Jobs (31), whose father died from pancreatic cancer in 2011, has named the firm Yosemite after the national park in California where his parents got married. It is a spin-off from Powell Jobs’s philanthropic organisation Emerson Collective, where in recent years Reed Jobs has led the healthcare division.
Yosemite has already closed a fund of $200 million (€183 million) in its bid to “lead the next chapter in the fight against cancer”. Named after Reed College in Portland, Oregon – which his father attended in 1972 before dropping out – Jobs told the New York Times he never wanted to be a venture capitalist but he has now come round to the idea that this is how he can make “a tremendous difference”.
The list: That’s Bidenomics
Fitch Ratings’s move to downgrade the US’s sovereign credit rating by one notch from AAA to AA+ this week, dubbed an “arbitrary” and “outdated” assessment by US treasury secretary Janet Yellen, was certainly unfortunate timing for the White House, which in the days before had been busy rallying the Democratic troops to spread the word on “Bidenomics”.
1. Kamala Harris: “That’s no accident. That’s Bidenomics,” tweeted vice-president Harris as she cited strong job gains in US manufacturing, construction and R&D since Joe Biden became president.
2. Gina Raimondo: Biden’s commerce secretary has also been charged with reclaiming a tag often used by Republicans and their supporters as a slur. “Bidenomics is working,” is her conclusion to recent good news for the US economy, including easing inflation.
3. Jared Bernstein: The White House’s chair of the council of economic advisers gamely told Fox News’s Shannon Bream that “it takes a while for these sentiments to reach folks” but with Bidenomics now “in action”, the US was “starting to see some results” on consumer confidence.

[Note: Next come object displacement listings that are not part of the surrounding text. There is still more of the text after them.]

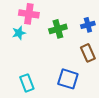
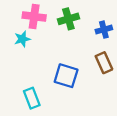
green cross: (58, 29) -> (68, 19), moved
blue square: (68, 79) -> (66, 76), moved

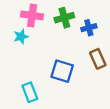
blue cross: (104, 30) -> (89, 28), moved

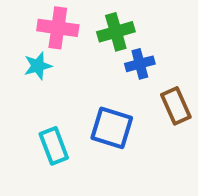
blue cross: (89, 28) -> (140, 64), moved
cyan rectangle: (30, 92) -> (54, 146), moved

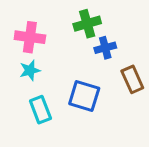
pink cross: (58, 28) -> (30, 37), moved
cyan star: (38, 66) -> (30, 70), moved

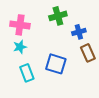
blue cross: (105, 48) -> (79, 32), moved

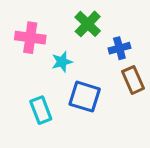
green cross: (58, 16) -> (88, 24), turned -30
cyan star: (20, 47) -> (62, 62), moved

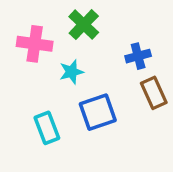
green cross: (88, 24) -> (84, 25), moved
blue square: (85, 97) -> (98, 112), turned -36

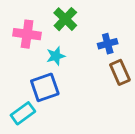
blue square: (98, 112) -> (45, 87), moved
cyan rectangle: (47, 128) -> (23, 113), moved, turned 75

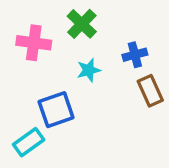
cyan star: (56, 56) -> (89, 70), moved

4. Isabel Guzman: Biden’s administrator of the Small Business Administration is among those who have been on a Bidenomics-themed “tour” in recent weeks, as the Biden-Harris re-election campaign gets under way in earnest.
5. Elizabeth Warren: Trickle-down economics slashes taxes for billionaires and giant corporations, according to the US senator, but Bidenomics is about investing in growing the middle class and taking on corporate greed. “The choice is clear,” she tweeted. If only it was.